I had to admit I hadn't.

"It works like this. You learn a manual skill—typing, throwing a baseball, playing the violin—the skill gets imprinted in your brain." She tapped her lovely noggin with her uninjured index finger. "The imprinting's still there, even if your arm gets cut off. But you replace the arm, the signals get sent down to your fingers, and the muscles don't know how to respond. They haven't been developed properly to do what you want them to. And they think there's some memory in the muscles, too, so they have to relearn the skill, just like if you'd had part of your brain taken out and some other part tries to take over. This finger right here"—she extended her right ring finger—"is the klutziest digit you own, except for your toes. It takes years to get it able to do the things you need to do to play the violin, even moderately well. This one isn't much better." She was holding up her pinkie. "But the finger I'd really like you to study is this one." She held up her middle finger and extended her hand toward me. "Fuck you, whoever you are. Now get out of my apartment."

"I just have a few things to say, and then I'll go, if you still want me to." I waited, took her silence as acceptance.

"The first thing is, my real name is Sparky Valentine."

She gave me a reaction I'm used to: a blank stare.
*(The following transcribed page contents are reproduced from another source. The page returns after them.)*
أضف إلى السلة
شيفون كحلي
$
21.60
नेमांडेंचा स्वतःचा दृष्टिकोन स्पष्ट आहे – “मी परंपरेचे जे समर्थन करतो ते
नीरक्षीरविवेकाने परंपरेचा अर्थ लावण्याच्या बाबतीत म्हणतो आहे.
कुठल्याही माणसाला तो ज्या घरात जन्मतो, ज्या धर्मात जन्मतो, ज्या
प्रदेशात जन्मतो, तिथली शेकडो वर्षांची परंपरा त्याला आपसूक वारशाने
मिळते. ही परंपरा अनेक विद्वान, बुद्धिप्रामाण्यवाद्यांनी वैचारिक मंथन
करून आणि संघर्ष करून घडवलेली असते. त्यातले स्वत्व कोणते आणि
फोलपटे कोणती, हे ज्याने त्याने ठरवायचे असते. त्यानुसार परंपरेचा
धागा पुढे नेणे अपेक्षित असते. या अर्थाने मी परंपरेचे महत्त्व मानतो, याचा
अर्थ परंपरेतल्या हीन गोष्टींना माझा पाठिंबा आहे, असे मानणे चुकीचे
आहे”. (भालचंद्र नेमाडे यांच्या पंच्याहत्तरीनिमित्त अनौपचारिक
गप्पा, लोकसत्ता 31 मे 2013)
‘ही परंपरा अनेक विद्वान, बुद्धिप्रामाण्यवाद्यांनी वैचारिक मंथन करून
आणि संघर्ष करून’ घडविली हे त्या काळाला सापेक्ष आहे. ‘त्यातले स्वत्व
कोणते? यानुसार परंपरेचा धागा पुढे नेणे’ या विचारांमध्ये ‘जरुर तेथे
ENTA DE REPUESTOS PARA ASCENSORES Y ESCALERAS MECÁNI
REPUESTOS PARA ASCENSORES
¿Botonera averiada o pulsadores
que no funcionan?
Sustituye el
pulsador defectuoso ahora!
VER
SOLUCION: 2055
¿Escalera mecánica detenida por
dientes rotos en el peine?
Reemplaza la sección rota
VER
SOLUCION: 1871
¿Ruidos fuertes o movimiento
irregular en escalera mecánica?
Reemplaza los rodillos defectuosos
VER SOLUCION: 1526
For a lot of people, saying I'm Sparky is like telling them I'm Mickey Mouse, or the tooth fairy.

"Crazy," she muttered.

"There's no way I can prove it to you, but I want you to know I'm being straight with you." It's true, you know. Even wearing my "natural" face, I don't look a lot like little Sparky. I could do the voice, but that would prove nothing. There was a time when every two-bit comic in the system could do Sparky, and most of his gang, too. Many of them were better at it than I was. When I finally grew up, my voice changed just like other people.

"What I'm here to ask you," I plunged on, "is if you'd like to get back at him. If you'd like to give him one in the eye."

There was no need to explain who "he" was. I saw wild interest grow in her face at the idea of getting back at him. She leaned forward, intense.

"Can we kill him?" she whispered.

Well, that was direct enough. I resolved never to get her angry at me again.

"I doubt it. I mean, as a practical matter, he's very hard to kill. I've tried three times now, and he's still out there. And personally, my hope is to never be on the same planet with him again, much less close enough to him to take a shot."